No. For purposes of the CTA, an LLC and a corporation must file a BOI report disclosing their beneficial owners and their company applicant.

6) I am a partner in a U.S. partnership, does the CTA requirements apply to me?

Generally, yes. A Limited Partnership (LP) is usually formed by filing a certificate of formation with the secretary of state. A LLP (Limited Liability Partnership) is also registered with a secretary of state and therefore is subject to the CTA.

7) Is a trust subject to the requirements of the CTA?

If the trust is required to submit a certificate of trust with a secretary of state, the trust is subject to submit a BOI report. For example, a business trusts (commonly referred as a Massachusetts trust) or a statutory trust organized in Delaware.
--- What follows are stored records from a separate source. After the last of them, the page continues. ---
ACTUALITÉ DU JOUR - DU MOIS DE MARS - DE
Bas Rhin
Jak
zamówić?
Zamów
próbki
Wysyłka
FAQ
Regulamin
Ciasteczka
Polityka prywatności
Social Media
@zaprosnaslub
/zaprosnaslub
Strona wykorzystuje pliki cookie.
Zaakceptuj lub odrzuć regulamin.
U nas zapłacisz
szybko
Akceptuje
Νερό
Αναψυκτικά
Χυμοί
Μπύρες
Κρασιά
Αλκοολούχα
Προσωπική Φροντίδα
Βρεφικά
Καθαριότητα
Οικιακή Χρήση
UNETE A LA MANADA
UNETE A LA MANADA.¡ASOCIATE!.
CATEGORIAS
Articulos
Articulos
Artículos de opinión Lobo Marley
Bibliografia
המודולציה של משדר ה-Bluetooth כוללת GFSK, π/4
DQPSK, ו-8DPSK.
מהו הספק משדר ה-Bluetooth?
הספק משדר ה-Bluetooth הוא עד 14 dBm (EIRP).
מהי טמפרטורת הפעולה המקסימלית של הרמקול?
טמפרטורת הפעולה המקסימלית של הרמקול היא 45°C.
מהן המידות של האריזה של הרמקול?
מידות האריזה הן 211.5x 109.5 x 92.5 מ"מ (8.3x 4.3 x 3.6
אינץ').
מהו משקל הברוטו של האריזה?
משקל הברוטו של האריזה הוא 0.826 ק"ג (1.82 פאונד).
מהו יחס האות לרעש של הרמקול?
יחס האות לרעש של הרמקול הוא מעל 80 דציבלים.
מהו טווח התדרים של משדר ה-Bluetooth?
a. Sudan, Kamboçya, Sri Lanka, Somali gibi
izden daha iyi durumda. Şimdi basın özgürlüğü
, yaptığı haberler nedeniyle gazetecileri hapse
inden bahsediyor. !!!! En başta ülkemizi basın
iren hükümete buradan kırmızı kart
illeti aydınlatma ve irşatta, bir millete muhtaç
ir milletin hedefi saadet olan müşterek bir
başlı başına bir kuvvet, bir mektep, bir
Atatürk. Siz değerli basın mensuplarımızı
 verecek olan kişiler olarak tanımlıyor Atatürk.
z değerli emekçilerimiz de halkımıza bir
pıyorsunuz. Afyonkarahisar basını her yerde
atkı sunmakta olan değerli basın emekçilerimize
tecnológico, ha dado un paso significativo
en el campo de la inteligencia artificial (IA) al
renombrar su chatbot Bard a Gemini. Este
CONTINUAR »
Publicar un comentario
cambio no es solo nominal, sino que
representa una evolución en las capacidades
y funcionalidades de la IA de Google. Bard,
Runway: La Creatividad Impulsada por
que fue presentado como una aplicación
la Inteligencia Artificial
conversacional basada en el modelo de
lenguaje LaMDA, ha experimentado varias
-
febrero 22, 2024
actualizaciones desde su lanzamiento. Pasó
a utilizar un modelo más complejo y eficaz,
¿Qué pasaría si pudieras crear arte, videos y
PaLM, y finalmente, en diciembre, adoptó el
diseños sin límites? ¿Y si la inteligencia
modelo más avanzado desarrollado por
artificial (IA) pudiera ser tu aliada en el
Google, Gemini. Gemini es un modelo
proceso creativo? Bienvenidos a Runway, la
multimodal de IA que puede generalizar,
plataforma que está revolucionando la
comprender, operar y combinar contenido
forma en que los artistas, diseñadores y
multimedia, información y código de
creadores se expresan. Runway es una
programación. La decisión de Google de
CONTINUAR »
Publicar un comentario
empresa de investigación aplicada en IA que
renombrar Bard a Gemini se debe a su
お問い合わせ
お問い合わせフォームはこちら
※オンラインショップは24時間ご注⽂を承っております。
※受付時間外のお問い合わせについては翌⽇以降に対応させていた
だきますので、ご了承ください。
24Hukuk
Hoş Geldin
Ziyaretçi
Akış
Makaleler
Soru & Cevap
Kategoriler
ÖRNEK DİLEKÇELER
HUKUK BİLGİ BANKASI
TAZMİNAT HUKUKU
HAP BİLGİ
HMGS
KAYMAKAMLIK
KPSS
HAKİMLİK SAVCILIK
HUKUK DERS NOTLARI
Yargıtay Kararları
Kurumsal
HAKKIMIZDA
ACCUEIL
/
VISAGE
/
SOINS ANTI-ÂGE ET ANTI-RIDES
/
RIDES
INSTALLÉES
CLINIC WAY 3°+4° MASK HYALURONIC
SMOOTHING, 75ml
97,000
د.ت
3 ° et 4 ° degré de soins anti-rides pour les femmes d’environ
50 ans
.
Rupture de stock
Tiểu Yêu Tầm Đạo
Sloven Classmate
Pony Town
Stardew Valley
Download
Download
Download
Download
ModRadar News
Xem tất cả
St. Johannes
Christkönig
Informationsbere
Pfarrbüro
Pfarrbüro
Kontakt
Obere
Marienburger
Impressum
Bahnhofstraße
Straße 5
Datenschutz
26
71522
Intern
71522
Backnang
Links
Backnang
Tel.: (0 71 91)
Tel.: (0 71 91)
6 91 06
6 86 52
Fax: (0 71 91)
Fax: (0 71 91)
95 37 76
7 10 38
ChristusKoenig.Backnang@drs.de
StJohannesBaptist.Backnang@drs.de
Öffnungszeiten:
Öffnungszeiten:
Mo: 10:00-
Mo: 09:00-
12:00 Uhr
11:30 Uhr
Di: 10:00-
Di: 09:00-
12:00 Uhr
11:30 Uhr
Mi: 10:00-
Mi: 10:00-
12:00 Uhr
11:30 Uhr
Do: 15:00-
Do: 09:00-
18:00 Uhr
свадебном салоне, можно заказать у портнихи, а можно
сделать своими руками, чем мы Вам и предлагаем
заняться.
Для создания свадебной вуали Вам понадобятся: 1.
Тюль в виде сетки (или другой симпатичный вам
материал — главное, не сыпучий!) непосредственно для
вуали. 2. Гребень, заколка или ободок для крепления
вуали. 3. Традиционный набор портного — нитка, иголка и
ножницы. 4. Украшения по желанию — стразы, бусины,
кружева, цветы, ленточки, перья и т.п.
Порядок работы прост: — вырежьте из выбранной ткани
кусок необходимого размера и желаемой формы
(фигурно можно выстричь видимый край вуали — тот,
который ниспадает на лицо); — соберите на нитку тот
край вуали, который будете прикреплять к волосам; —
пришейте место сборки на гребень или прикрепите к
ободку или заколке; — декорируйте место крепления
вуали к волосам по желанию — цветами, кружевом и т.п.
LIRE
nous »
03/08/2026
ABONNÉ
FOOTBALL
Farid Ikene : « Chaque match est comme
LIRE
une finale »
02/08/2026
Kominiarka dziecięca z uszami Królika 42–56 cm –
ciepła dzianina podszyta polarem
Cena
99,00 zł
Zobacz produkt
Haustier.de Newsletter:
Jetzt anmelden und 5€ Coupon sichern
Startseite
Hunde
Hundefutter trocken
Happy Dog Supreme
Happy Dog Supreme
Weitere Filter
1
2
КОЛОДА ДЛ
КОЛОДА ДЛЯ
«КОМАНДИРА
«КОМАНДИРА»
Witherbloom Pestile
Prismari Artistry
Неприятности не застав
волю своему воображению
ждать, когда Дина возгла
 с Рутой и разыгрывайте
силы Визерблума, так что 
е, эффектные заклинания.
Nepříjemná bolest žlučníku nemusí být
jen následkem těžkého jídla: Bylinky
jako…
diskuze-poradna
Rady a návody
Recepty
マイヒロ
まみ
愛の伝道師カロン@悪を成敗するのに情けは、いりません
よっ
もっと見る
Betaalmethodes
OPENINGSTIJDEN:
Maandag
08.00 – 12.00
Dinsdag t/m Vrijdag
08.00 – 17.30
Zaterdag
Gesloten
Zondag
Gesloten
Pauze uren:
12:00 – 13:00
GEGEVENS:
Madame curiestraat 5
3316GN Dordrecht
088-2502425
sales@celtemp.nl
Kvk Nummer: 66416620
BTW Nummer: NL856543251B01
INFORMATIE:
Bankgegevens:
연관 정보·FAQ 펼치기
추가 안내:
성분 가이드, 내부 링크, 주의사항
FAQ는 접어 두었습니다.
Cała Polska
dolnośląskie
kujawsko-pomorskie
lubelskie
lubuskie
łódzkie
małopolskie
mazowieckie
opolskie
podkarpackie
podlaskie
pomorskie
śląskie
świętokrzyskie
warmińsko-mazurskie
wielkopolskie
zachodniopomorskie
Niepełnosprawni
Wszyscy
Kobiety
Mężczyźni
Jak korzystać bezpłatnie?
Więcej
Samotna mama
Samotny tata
8) Who is a “beneficial owner”?

Any individual who, directly or indirectly, through any contract, arrangement, understanding, relationship, or otherwise, (i) exercises substantial control over the entity or (ii) owns or controls not less than 25% of the ownership interests in the company.

9) What is substantial control?

Generally, an individual exercises substantial control when such person controls a company, by any means (contract, senior position, etc). The following individuals are examples of individuals exercising substantial control:

    • An individual that acts as a senior officer of a company.
    • An individual that has authority over the appointment or removal of any senior officer.
    • An individual that directs, determines or decides, or has substantial influence over, important matters of a reporting company.

10) Who is not a beneficial owner?

There are five categories of individuals that are not considered as beneficial owners. These categories are: minor children, nominees or other intermediaries, employees, inheritors, creditors.

11) My company has 2 or more members or shareholders. Am I required to identify each of the members or shareholders as beneficial owners?

Yes. The BOI report requires that each beneficial owner must be identified and disclosed. If for example an LLC has one member with 10% of ownership but that person is the sole manager of the LLC, such member is a beneficial owner under the substantial control test.

12) What information must be included in the BOI report?

The BOI report must include the following information for the company: Name (include any dba), State of formation, EIN.
For the beneficial owner, the BOI report must include: full name, date of birth, residential address used for tax residency purposes, unique identifying number, identification document.
For the company applicant forming the company: full name, date of birth, residential address used for tax residency purposes, unique identifying number, identification document.